▶ Exercise details:
If a line in the entries below includes the string "going", copy it out.

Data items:
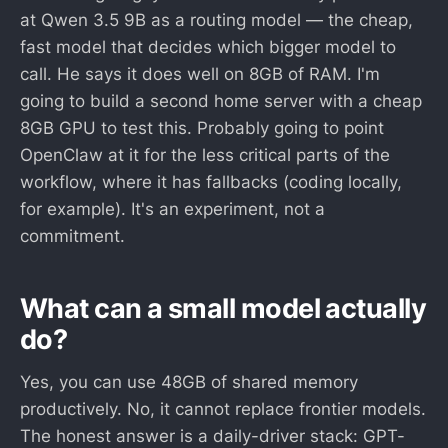
at Qwen 3.5 9B as a routing model — the cheap,
fast model that decides which bigger model to
call. He says it does well on 8GB of RAM. I'm
going to build a second home server with a cheap
8GB GPU to test this. Probably going to point
OpenClaw at it for the less critical parts of the
workflow, where it has fallbacks (coding locally,
for example). It's an experiment, not a
commitment.
What can a small model actually
do?
Yes, you can use 48GB of shared memory
productively. No, it cannot replace frontier models.
The honest answer is a daily-driver stack: GPT-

▶ Answer for this exercise:
going to build a second home server with a cheap
8GB GPU to test this. Probably going to point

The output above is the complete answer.